**AIM OF THE EXERCISE:**
Using the records below, write out only the lines from the line containing "ки, а именно" up to and including the line containing "GRAFFITI écrits et", exactly, with no pictures.

^^^^^^^^

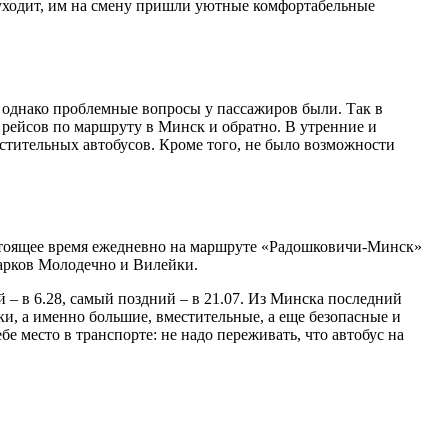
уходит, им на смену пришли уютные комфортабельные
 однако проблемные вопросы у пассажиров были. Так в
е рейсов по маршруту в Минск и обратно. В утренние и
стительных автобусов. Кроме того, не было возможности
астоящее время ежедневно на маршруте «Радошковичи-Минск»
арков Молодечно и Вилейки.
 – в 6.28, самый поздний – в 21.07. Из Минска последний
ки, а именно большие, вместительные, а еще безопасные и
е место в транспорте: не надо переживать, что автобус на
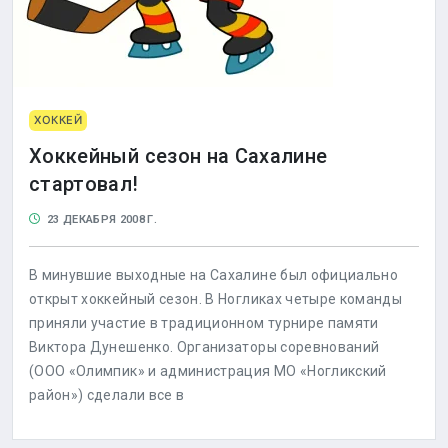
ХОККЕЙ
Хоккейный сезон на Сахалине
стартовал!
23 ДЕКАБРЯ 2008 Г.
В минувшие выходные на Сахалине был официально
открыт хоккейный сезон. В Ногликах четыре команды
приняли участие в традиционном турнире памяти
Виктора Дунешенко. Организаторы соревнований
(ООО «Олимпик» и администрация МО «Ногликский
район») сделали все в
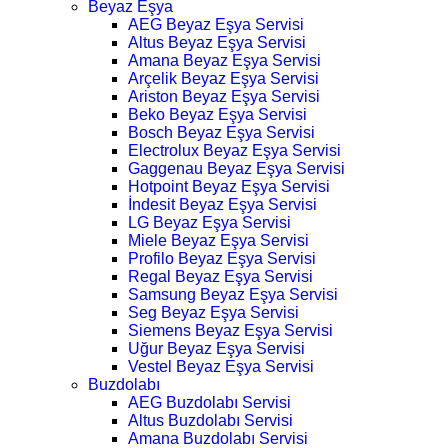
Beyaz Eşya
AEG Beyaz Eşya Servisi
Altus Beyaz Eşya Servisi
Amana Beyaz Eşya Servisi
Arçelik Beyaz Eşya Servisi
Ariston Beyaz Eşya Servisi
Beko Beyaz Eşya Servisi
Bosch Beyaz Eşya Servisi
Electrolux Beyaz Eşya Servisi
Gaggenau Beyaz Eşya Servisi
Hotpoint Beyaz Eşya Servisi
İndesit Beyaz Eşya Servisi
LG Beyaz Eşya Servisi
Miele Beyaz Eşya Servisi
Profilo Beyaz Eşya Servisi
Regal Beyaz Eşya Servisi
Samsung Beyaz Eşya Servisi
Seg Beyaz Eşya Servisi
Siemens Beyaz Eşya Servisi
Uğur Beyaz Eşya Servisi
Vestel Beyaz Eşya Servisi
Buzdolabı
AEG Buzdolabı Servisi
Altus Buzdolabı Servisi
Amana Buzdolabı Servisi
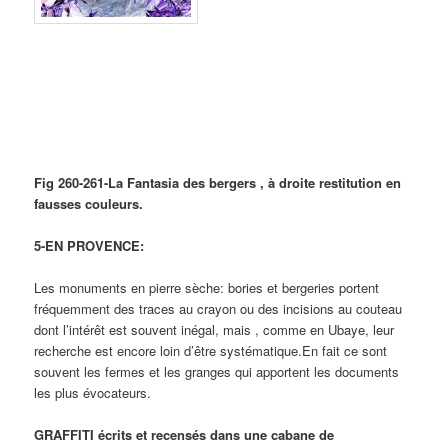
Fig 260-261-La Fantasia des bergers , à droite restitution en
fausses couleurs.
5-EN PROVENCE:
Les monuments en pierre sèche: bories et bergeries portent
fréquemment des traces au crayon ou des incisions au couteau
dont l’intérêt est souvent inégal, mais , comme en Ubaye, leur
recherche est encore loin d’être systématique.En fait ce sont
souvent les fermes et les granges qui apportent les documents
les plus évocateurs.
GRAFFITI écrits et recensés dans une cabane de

^^^^^^^^

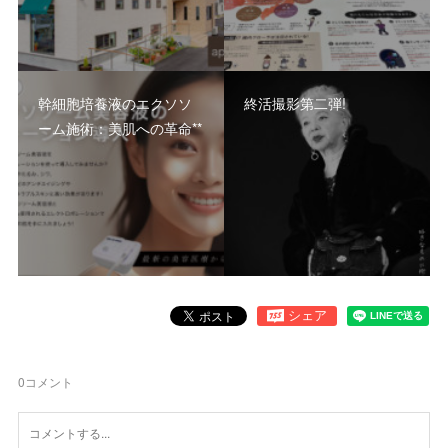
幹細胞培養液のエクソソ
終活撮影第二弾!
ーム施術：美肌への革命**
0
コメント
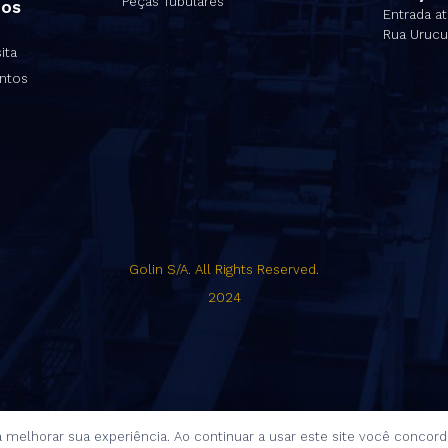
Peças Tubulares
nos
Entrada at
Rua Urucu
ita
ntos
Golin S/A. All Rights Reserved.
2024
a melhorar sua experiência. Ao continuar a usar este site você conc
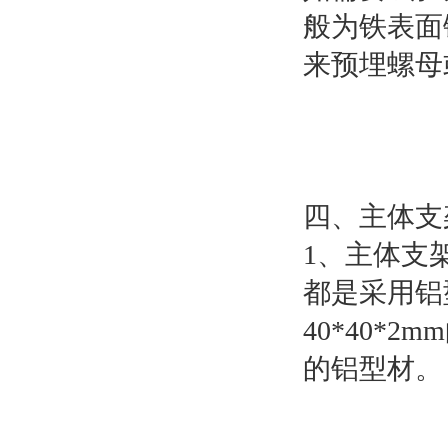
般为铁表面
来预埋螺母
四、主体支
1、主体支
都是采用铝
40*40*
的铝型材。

^^^^^^^^

**RESULT BELOW:**
ки, а именно большие, вместительные, а еще безопасные и
е место в транспорте: не надо переживать, что автобус на
ХОККЕЙ
Хоккейный сезон на Сахалине
стартовал!
23 ДЕКАБРЯ 2008 Г.
В минувшие выходные на Сахалине был официально
открыт хоккейный сезон. В Ногликах четыре команды
приняли участие в традиционном турнире памяти
Виктора Дунешенко. Организаторы соревнований
(ООО «Олимпик» и администрация МО «Ногликский
район») сделали все в
Beyaz Eşya
AEG Beyaz Eşya Servisi
Altus Beyaz Eşya Servisi
Amana Beyaz Eşya Servisi
Arçelik Beyaz Eşya Servisi
Ariston Beyaz Eşya Servisi
Beko Beyaz Eşya Servisi
Bosch Beyaz Eşya Servisi
Electrolux Beyaz Eşya Servisi
Gaggenau Beyaz Eşya Servisi
Hotpoint Beyaz Eşya Servisi
İndesit Beyaz Eşya Servisi
LG Beyaz Eşya Servisi
Miele Beyaz Eşya Servisi
Profilo Beyaz Eşya Servisi
Regal Beyaz Eşya Servisi
Samsung Beyaz Eşya Servisi
Seg Beyaz Eşya Servisi
Siemens Beyaz Eşya Servisi
Uğur Beyaz Eşya Servisi
Vestel Beyaz Eşya Servisi
Buzdolabı
AEG Buzdolabı Servisi
Altus Buzdolabı Servisi
Amana Buzdolabı Servisi
Fig 260-261-La Fantasia des bergers , à droite restitution en
fausses couleurs.
5-EN PROVENCE:
Les monuments en pierre sèche: bories et bergeries portent
fréquemment des traces au crayon ou des incisions au couteau
dont l’intérêt est souvent inégal, mais , comme en Ubaye, leur
recherche est encore loin d’être systématique.En fait ce sont
souvent les fermes et les granges qui apportent les documents
les plus évocateurs.
GRAFFITI écrits et recensés dans une cabane de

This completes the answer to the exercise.